Scientists stake out bat colonies to track a killer: White nose syndrome
As green cricket frogs screeched and the sun set, researcher Kate Langwig and a small band of fellow scientists set a trap of black nets to nab bats and inspect them as part of a scientific quest to understand a spreading disease that's killed these small mammals by the millions.
Moments after two hours of work hoisting tall poles and positioning the nets was finished, the first bat - a tiny juvenile - was caught. Langwig, wearing white latex gloves, gently untwisted the net and popped the baby bat into a brown paper lunch bag. More bats emerged from four bat boxes near a pond in Pocahontas State Park, west of Richmond. In less than an hour, 38 bagged bats were ready for inspection.
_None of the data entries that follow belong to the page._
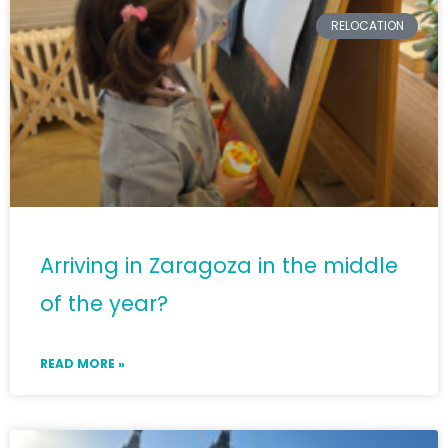
RELOCATION
Arriving in Zaragoza in the middle
of the year?
READ MORE »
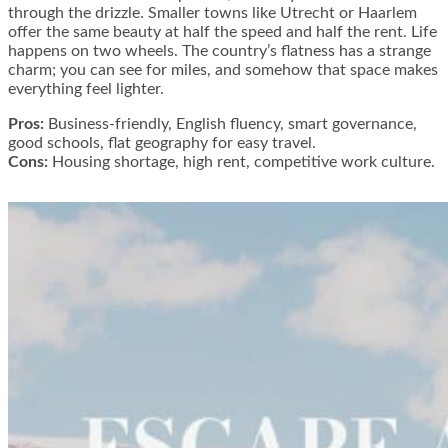
through the drizzle. Smaller towns like Utrecht or Haarlem
offer the same beauty at half the speed and half the rent. Life
happens on two wheels. The country’s flatness has a strange
charm; you can see for miles, and somehow that space makes
everything feel lighter.
Pros:
Business-friendly, English fluency, smart governance,
good schools, flat geography for easy travel.
Cons:
Housing shortage, high rent, competitive work culture.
The fungus grows on bats in cold weather. They wake too early from hibernation, use up their fat reserves and die. Langwig - a graduate student at the University of California, Santa Cruz - and other researchers are trying to get a deeper understanding of how the disease called white-nose syndrome spreads and what might halt it before some species of insect-devouring bats, the only mammals that fly, go extinct.
"We're interested in how intense the infections are - how much they have and how much causes mortality," she said.
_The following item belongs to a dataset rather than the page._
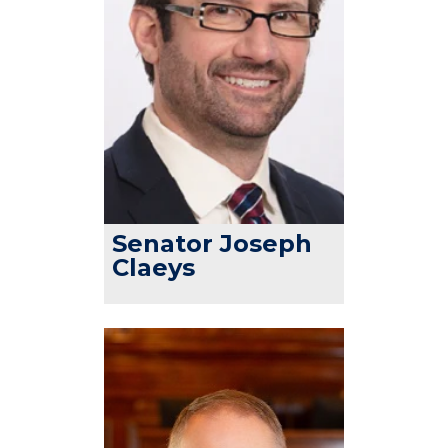
Senator Joseph
Claeys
Her co-workers on a recent night of field work - Chris Hobson, a Virginia state zoologist, and his colleagues - were banding bats to learn where they travel between their hibernation places and their summer colonies. Because bats live a long time - little brown bats can have a lifespan of 35 years or more - the bands can provide useful data about bats that survive.
Langwig is the lead author of a new paper that reports some good news about little brown bats, a common species in the Northeast: Their populations are starting to stabilize after a steep decline.
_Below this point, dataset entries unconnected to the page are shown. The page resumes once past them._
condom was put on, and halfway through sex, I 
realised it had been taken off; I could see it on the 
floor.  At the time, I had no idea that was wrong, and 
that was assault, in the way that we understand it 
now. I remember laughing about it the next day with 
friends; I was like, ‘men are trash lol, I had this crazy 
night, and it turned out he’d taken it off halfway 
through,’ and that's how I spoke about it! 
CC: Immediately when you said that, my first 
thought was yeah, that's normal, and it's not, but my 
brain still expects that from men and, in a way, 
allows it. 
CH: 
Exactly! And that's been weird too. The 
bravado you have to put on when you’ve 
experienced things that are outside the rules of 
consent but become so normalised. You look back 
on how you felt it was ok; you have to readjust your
One surprise was that these bats, now living in smaller colonies, have started to roost apart from other bats, instead of in large, dense clusters as they used to do.
"Our analysis suggests that the little brown bats are probably not going to go extinct because they are changing their social behavior in a way that will result in them persisting at smaller populations," A. Marm Kilpatrick, an assistant professor of ecology and evolutionary biology at UC Santa Cruz and a co-author of the study, said in a news release. The report was published last week in the journal Ecology Letters.
Another species hit by the fungus, Indiana bats, continues to hibernate in dense clusters and may decline to extinction, Langwig said.
But solitary roosting doesn't always appear to be the answer, either. Another species, the northern long-eared bat, is known for roosting individually. While its populations declined less rapidly than those of some other species did, 14 populations of northern long-eared bats became locally extinct within two years after white-nose syndrome was detected, and no populations remained in a study area after five years.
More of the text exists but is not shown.